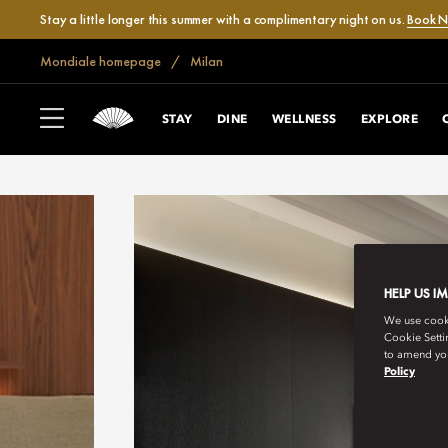
Stay a little longer this summer with a complimentary night on us.
Book 
Mondiale homepage
Milan
STAY
DINE
WELLNESS
EXPLORE
HELP US I
We use cookie
Cookie Setti
to amend you
Policy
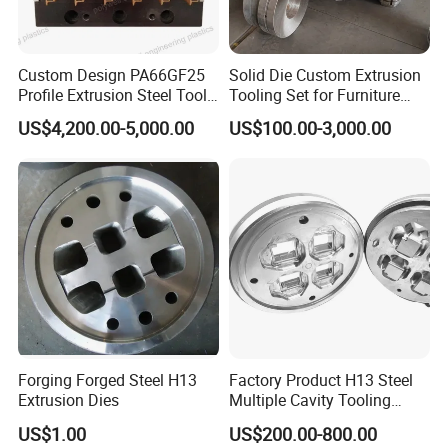
Custom Design PA66GF25
Solid Die Custom Extrusion
Profile Extrusion Steel Tool
Tooling Set for Furniture
for Polyamide Material
Aluminum Profiles
US$4,200.00-5,000.00
US$100.00-3,000.00
Production Line
Forging Forged Steel H13
Factory Product H13 Steel
Extrusion Dies
Multiple Cavity Tooling
Hollow Solid Die Aluminum
US$1.00
US$200.00-800.00
Extrusion Mould for Profile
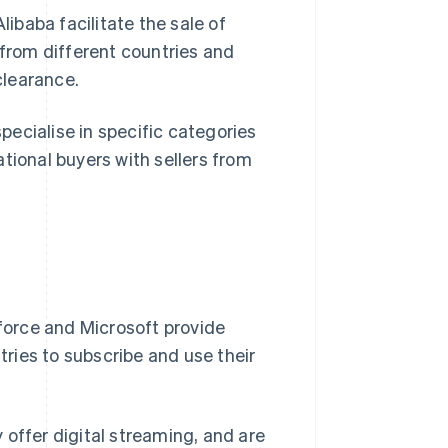
baba facilitate the sale of
rom different countries and
clearance.
pecialise in specific categories
tional buyers with sellers from
orce and Microsoft provide
ntries to subscribe and use their
 offer digital streaming, and are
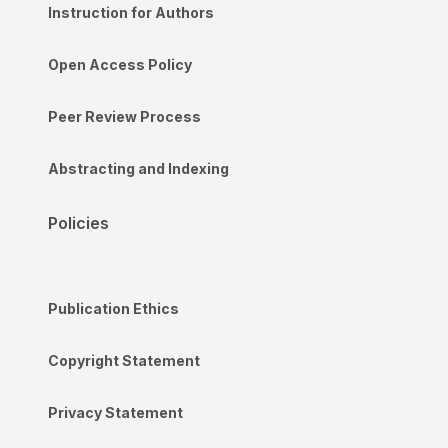
Instruction for Authors
Open Access Policy
Peer Review Process
Abstracting and Indexing
Policies
Publication Ethics
Copyright Statement
Privacy Statement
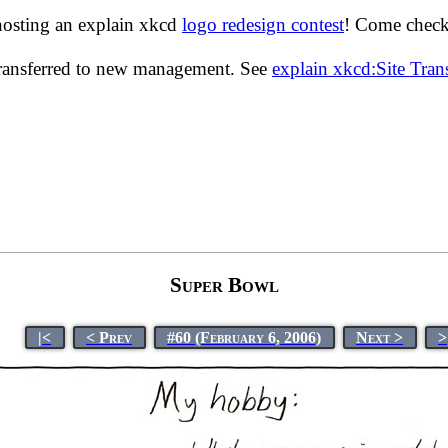
hosting an explain xkcd
logo redesign contest
! Come check 
transferred to new management. See
explain xkcd:Site Tra
Super Bowl
|<
< Prev
#60 (February 6, 2006)
Next >
>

--------------------------------------------------

_Exercise description_
Every line where "Extrusion" appears must be returned from the listing above.

_Result of this task_
Solid Die Custom Extrusion
Profile Extrusion Steel Tool
Extrusion Dies
Extrusion Mould for Profile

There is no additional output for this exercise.